> **TASK REQUIREMENTS**: Both the line with "pyautogui.click(x=<x>, y=<y>)" and the line with "The width and" in the records below must appear in the output, along with every line between them, exactly and with nothing added.
○ ○ ○
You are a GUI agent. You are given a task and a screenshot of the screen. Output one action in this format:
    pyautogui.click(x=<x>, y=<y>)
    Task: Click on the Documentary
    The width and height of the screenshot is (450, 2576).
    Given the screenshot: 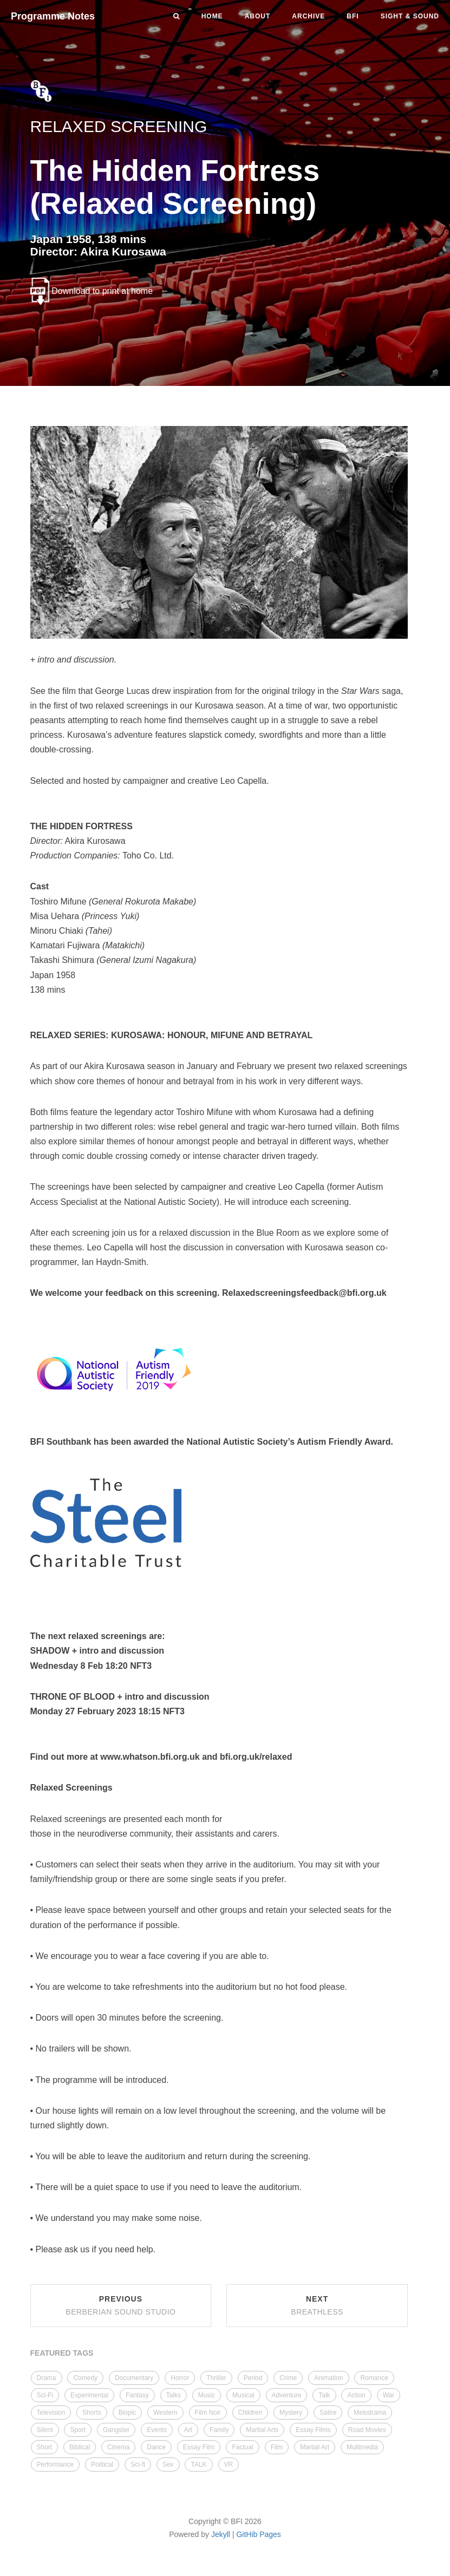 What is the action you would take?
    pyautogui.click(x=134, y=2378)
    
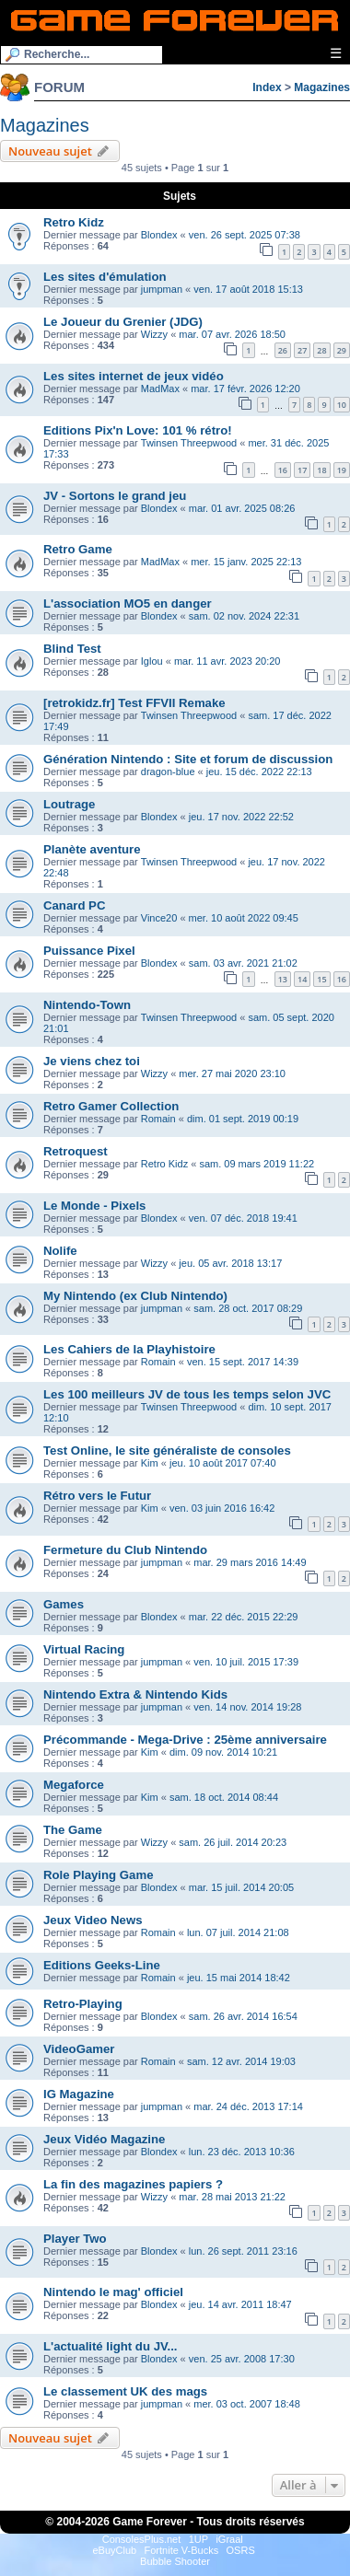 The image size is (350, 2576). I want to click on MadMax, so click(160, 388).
○ ○ ○
> **YOUR SOLUTION**:
    pyautogui.click(x=<x>, y=<y>)
    Task: Click on the Documentary
    The width and height of the screenshot is (450, 2576).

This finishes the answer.